Christian Berg was a son of Hans Berg , who was mayor in Wesenberg until 1919 and then a lawyer and notary in Neustrelitz, and a lay evangelist in the tradition of the Inner Mission and head of the Evangelical Home Mission , and his wife Elisabeth, née Raspe. He attended the Carolinum grammar school in Neustrelitz and studied Protestant theology at the universities of Tübingen, Vienna, Erlangen, Marburg and, from October 1928, Rostock. During his studies he was involved in the German Christian Student Association . In 1929/30 and 1932/33 he worked as a teacher at the pedagogy of the Brethren in Niesky . In 1933 he was appointed pastor of the 2nd parish office of the Marienkirche in Boizenburg .

He was one of the first and harshest critics of the takeover of power by the German Christians close to the National Socialists in the Evangelical Lutheran Church of Mecklenburg . In June 1934 there was therefore the Schwerin trial before a special court , in which Berg together with six other pastors ( Gottfried Holtz , Johannes Schwartzkopff , Henning Fahrenheim , his Boizenburg colleague Hans Werner Ohse , Viktor Wittrock from Schwerin and Walter Pagels from Rostock) for " Degradation "of the National Socialist state was charged and was sentenced to a fine for violating the treachery ordinance . However, as part of a general amnesty , the sentence was waived. Berg was transferred to the Basse village church as a punishment.

In 1937 he was appointed pastor of the German Protestant community in Haifa as the successor to Detwig von Oertzen and, on his recommendation, by the Berlin Jerusalem Association.

From 1939 to 1945 pastor in Kirchheim / Teck , in 1945 he became deputy general secretary of the newly founded aid organization of the EKD and in 1947 general secretary. From 1949 he headed its Central Office East in Berlin. From 1956 to 1957, during the process of merging the Inner Mission and Evangelical Aid Organization into one work, Inner Mission and Aid Organization (which merged into the Diakonisches Werk of the EKD in 1975 ), he was acting head of the central office and until 1961 head of the ecumenical department of the Stuttgart headquarters. From 1962 until his retirement in 1971 he was director of the Gossner Mission in Berlin.

He was a co-founder of Bread for the World and the Overseas Services Working Group .
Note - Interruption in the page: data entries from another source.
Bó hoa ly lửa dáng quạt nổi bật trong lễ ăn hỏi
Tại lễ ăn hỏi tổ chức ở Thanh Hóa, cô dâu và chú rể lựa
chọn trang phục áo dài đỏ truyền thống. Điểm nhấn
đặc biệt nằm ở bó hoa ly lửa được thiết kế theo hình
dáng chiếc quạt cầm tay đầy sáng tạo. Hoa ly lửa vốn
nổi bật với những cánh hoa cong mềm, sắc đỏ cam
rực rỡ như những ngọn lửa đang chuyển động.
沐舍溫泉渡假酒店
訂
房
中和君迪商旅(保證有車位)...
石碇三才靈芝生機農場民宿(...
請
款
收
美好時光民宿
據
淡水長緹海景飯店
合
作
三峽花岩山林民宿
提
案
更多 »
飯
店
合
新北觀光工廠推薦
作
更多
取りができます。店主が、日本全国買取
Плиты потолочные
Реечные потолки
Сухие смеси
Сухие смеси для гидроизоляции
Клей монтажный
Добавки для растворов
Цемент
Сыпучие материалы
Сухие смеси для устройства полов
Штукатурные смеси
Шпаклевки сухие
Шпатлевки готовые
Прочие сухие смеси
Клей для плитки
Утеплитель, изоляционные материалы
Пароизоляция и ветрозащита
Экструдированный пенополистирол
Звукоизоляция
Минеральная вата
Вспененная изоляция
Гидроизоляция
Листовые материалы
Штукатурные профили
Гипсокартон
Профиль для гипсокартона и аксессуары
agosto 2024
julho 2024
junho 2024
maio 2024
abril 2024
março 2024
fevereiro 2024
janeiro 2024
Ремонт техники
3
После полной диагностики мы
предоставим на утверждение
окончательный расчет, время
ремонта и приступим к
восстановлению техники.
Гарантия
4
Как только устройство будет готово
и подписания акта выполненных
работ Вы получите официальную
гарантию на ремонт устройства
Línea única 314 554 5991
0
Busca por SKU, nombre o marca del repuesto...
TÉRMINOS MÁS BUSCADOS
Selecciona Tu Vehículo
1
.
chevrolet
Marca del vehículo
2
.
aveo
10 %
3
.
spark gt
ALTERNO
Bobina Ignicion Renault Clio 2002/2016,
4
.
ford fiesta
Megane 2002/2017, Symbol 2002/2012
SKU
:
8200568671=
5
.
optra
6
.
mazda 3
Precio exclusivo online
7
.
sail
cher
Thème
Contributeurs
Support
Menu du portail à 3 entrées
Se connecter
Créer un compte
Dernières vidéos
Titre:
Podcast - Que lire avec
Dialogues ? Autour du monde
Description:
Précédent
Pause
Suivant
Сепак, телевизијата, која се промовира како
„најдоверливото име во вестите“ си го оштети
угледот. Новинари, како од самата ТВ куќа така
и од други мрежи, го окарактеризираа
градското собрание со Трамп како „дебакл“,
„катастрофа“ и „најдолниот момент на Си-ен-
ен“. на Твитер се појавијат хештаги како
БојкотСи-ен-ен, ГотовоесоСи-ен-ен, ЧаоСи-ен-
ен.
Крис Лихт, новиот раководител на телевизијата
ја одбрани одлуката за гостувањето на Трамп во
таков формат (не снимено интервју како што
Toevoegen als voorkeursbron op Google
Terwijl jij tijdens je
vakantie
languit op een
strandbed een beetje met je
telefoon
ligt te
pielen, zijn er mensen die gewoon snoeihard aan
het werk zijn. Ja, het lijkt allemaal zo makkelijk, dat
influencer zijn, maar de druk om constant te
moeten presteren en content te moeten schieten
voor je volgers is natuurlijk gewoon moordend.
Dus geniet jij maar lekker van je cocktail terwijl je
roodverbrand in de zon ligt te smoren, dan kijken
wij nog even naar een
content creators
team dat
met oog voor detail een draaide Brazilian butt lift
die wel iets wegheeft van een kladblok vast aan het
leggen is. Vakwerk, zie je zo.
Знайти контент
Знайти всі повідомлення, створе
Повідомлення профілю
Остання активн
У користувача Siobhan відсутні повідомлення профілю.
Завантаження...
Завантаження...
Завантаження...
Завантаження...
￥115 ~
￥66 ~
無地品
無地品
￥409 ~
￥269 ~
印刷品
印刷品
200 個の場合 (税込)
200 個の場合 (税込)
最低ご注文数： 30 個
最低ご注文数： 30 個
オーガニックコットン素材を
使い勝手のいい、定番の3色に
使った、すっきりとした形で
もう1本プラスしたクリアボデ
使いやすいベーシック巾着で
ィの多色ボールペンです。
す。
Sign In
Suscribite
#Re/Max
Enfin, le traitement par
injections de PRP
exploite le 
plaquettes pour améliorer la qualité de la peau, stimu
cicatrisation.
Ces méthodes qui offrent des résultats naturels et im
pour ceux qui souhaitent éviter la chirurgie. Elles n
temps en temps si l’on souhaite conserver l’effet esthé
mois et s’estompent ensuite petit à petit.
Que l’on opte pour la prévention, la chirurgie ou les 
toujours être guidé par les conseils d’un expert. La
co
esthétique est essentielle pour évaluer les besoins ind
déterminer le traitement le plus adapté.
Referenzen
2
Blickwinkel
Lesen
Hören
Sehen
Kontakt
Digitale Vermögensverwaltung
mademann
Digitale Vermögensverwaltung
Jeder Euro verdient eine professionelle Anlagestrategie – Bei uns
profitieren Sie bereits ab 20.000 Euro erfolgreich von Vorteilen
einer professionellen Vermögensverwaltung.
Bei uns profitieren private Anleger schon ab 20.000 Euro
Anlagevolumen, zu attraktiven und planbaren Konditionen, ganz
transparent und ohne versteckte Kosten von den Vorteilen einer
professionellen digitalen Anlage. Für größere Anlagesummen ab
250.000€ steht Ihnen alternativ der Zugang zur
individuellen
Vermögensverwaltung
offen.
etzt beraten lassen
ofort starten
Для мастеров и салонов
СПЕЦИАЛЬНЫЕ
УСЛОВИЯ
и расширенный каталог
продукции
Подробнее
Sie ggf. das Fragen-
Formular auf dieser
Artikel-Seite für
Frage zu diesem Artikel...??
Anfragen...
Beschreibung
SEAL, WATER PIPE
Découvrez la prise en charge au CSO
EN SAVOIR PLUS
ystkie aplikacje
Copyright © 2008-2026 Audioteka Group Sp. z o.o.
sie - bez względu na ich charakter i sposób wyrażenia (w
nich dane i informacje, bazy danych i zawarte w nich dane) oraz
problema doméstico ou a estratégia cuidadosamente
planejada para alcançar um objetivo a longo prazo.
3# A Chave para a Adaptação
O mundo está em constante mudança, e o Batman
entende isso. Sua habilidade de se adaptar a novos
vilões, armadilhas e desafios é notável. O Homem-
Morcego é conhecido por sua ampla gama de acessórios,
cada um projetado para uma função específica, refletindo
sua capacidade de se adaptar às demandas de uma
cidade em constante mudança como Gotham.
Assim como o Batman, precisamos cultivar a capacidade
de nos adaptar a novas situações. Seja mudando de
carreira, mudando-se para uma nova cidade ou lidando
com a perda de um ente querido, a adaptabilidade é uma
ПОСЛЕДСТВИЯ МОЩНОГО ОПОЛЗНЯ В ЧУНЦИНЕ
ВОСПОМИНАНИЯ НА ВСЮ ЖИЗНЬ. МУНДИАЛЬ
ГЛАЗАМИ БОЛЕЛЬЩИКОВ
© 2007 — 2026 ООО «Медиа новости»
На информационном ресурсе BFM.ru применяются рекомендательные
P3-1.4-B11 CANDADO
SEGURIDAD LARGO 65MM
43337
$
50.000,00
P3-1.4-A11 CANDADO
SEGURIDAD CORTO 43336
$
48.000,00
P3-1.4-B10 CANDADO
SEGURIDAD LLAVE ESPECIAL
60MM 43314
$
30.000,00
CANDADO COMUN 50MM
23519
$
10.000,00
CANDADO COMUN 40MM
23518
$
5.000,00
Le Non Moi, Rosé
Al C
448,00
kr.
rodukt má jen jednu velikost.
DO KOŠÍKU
Christian Berg died in Berlin in 1990 at the age of 82. His grave is in the Zehlendorf cemetery .

Works

  • Order and structure of the aid organization of the Protestant churches in Germany. Stuttgart: Kohlhammer 1947
  • Helping Church. Stuttgart 1948
  • From the aid organization to the diaconate of the church: sermons, speeches, calls. From the work of the relief organization 1945-1950. Berlin: Heimatdienst Verlag 1950
  • with Günter Jacob : Evangelical Church beyond the zone boundary. Berlin: Lettner 1957
  • The silent mass destruction. Berlin: Lettner 1968 (Berliner Reden 13)

literature

  • Johannes Michael Wischnath: Church in Action. The Evangelical Relief Organization 1945–1957 and its relationship to the Church and Inner Mission. Göttingen: Vandenhoeck & Ruprecht 1986 (= work on contemporary church history: representations 14) ISBN 978-3-525-55714-3
  • Niklot Beste : The Schwerin Trial in June 1934. In: Heinrich Holze (Hrsg.): The Rostock Theological Faculty under two dictatorships. Festschrift for Gert Haendler. Lit-Verlag, Münster 2004, ISBN 3-8258-6887-7
  • Grete Grewolls: Who was who in Mecklenburg and Western Pomerania. The dictionary of persons . Hinstorff Verlag, Rostock 2011, ISBN 978-3-356-01301-6 , p. 822 .

Web links

Individual evidence

  1. Entry in the Rostock matriculation portal
  2. Best: Process (Lit.)
  3. Roland Löffler: Protestants in Palestine: Religious Politics, Social Protestantism and Mission in the German Evangelical and Anglican Institutions of the Holy Land 1917 - 1939. Kohlhammer, Stuttgart 2008 ISBN 3-17-019693-6 (= Denomination and Society, Volume 37, incl . Diss. University of Marburg 2005/2006), p. 155
  4. ^ Hans-Jürgen Mende : Lexicon of Berlin burial places . Pharus-Plan, Berlin 2018, ISBN 978-3-86514-206-1 , p. 671.